Unfortunately, as with most good things, it didn’t last. Red Alert continued the trend of excellent music combined with high-budget CGI and low-budget acting, but after that too was a runaway success Westwood started to get delusions of grandeur and went all serious on us. The third C&C game, Tiberian Sun, was a startlingly drab, dull and depressing affair, where the gameplay, music and cutscenes were all completely devoid of the sense of vitality that was present throughout the first two titles. This wasn’t because it ditched the multimedia approach – it was just as media-heavy as its predecessors – but the tonal shift away from lively green and white battlefields to a post-apocalyptic brownland was one that foreshadowed the similar change in direction taken by FPSes and action games a few years later.

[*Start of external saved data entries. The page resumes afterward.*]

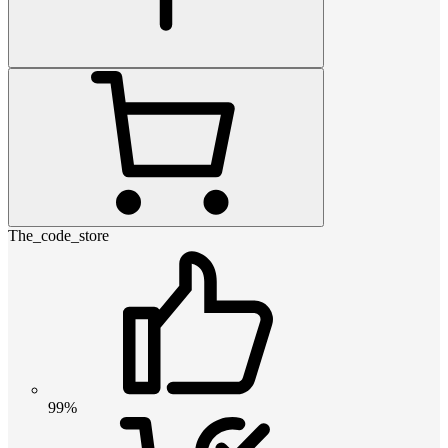
The_code_store
99%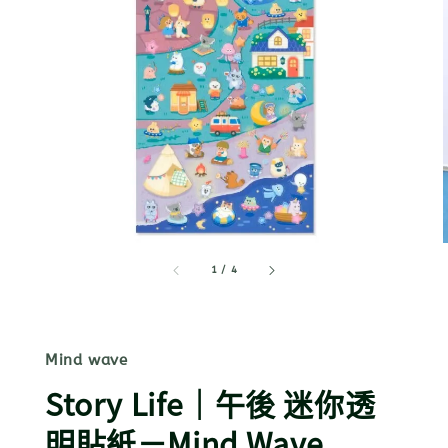
1
/
4
Mind wave
Story Life｜午後 迷你透
明貼紙－Mind Wave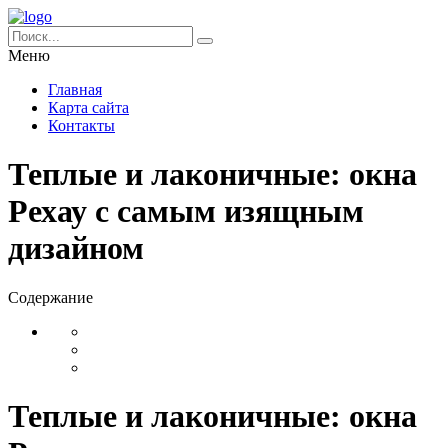
Меню
Главная
Карта сайта
Контакты
Теплые и лаконичные: окна
Рехау с самым изящным
дизайном
Содержание
Теплые и лаконичные: окна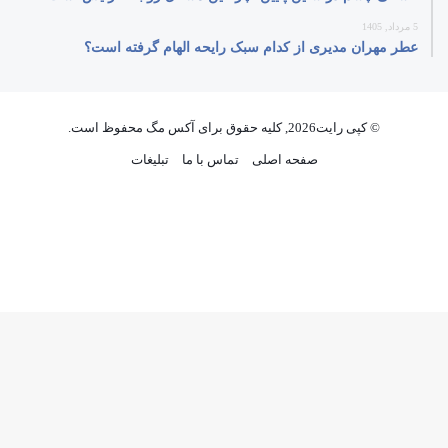
5 مرداد, 1405
عطر مهران مدیری از کدام سبک رایحه الهام گرفته است؟
© کپی رایت2026, کلیه حقوق برای آکس مگ محفوظ است.
صفحه اصلی
تماس با ما
تبلیغات
فیسبوک
ایکس
پینتریست
دریبببل
لینکداین
تصاویر
یوتیوب
وردپر
فلیکر
اینستاگرام
پی‌پال
گوگل
پلی
وایبر
واتس
ایکس
تلگرام
فیسبوک
آپ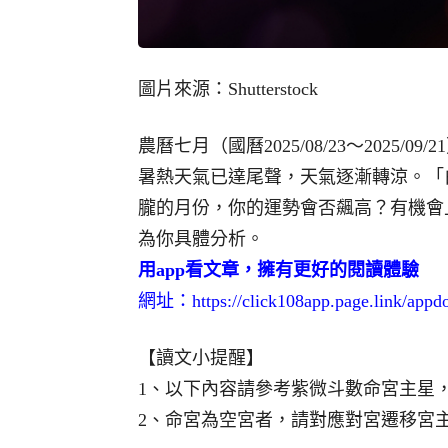
圖片來源：Shutterstock
農曆七月（國曆2025/08/23～2025
暑熱天氣已達尾聲，天氣逐漸轉涼。「
朧的月份，你的運勢會否飆高？有機會
為你具體分析。
用app看文章，擁有更好的閱讀體驗
網址：
https://click108app.page.link/app
【讀文小提醒】
1、以下內容請參考紫微斗數命宮主星
2、命宮為空宮者，請對應對宮遷移宮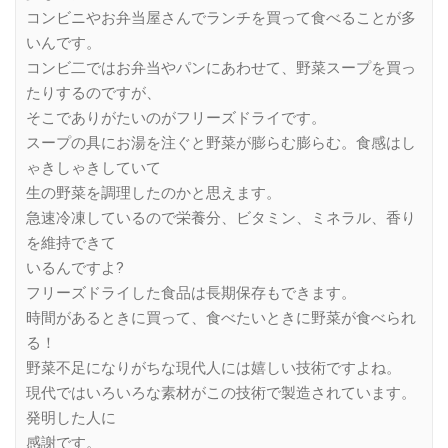
コンビニやお弁当屋さんでランチを買って食べることが多
いんです。
コンビ二ではお弁当やパンにあわせて、野菜スープを買っ
たりするのですが、
そこでありがたいのがフリーズドライです。
スープの具にお湯を注ぐと野菜が膨らむ膨らむ。食感はし
ゃきしゃきしていて
生の野菜を調理したのかと思えます。
急速冷凍しているので栄養分、ビタミン、ミネラル、香り
を維持できて
いるんですよ?
フリーズドライした食品は長期保存もできます。
時間があるときに買って、食べたいときに野菜が食べられ
る！
野菜不足になりがちな現代人には嬉しい技術ですよね。
現代ではいろいろな素材がこの技術で製造されています。
発明した人に
感謝です。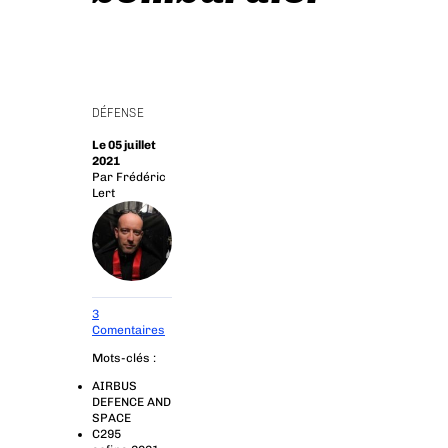
DÉFENSE
Le 05 juillet
2021
Par
Frédéric
Lert
3
Comentaires
Mots-clés :
AIRBUS
DEFENCE AND
SPACE
C295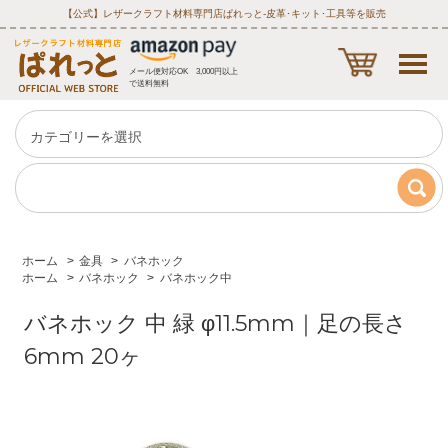
【公式】レザークラフト材料専門店ぱれっと‐皮革･キット･工具等を販売
メール便対応OK 3,000円以上
で送料無料
ホーム
>
金具
>
バネホック
ホーム
>
バネホック
>
バネホック中
バネホック 中 緑 φ11.5mm｜足の長さ
6mm 20ヶ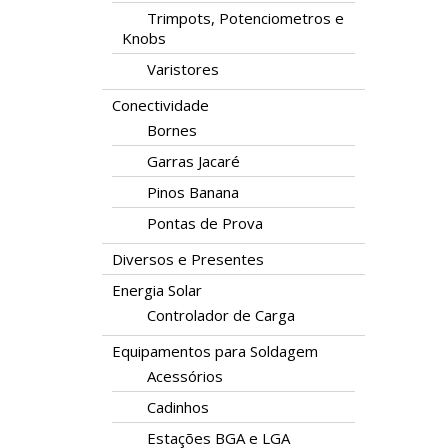
Trimpots, Potenciometros e
Knobs
Varistores
Conectividade
Bornes
Garras Jacaré
Pinos Banana
Pontas de Prova
Diversos e Presentes
Energia Solar
Controlador de Carga
Equipamentos para Soldagem
Acessórios
Cadinhos
Estações BGA e LGA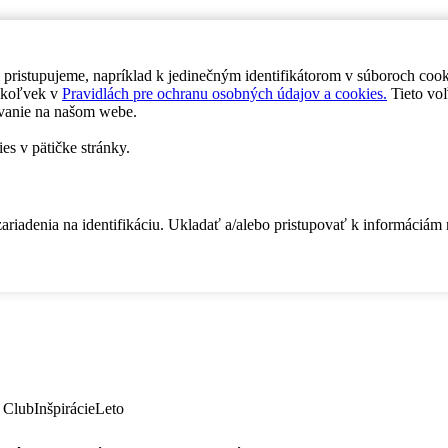
 pristupujeme, napríklad k jedinečným identifikátorom v súboroch coo
dykoľvek v
Pravidlách pre ochranu osobných údajov a cookies.
Tieto voľ
vanie na našom webe.
es v pätičke stránky.
zariadenia na identifikáciu. Ukladať a/alebo pristupovať k informáciám
 Club
Inšpirácie
Leto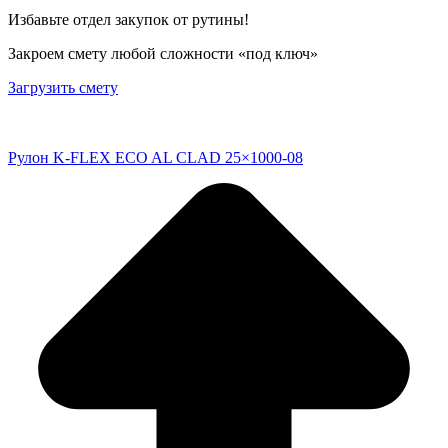
Избавьте отдел закупок от рутины!
Закроем смету любой сложности «под ключ»
Загрузить смету
Рулон K-FLEX ECO AL CLAD 25×1000-08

Red Alert 2 was definite overcompensation for this, and then Westwood folded taking the soul of the franchise with them.
Ah well. We’ll always have the original games, especially since EA released them for free a couple of years back. Although getting them to work on modern operating systems could be a bit of a bugger.
1. Joe Kucan might not be that great an actor, but he’s perfect for what C&C is. He fits the role like a glove, and this was proven beyond a doubt when the sequels got in real actors who had been in actual films and television series; despite (or perhaps because of ) their acting pedigree they looked oddly ill-at-ease at being asked to give the equivalent of a pantomime performance for a computer game. Compared to them, Kucan looked like a natural.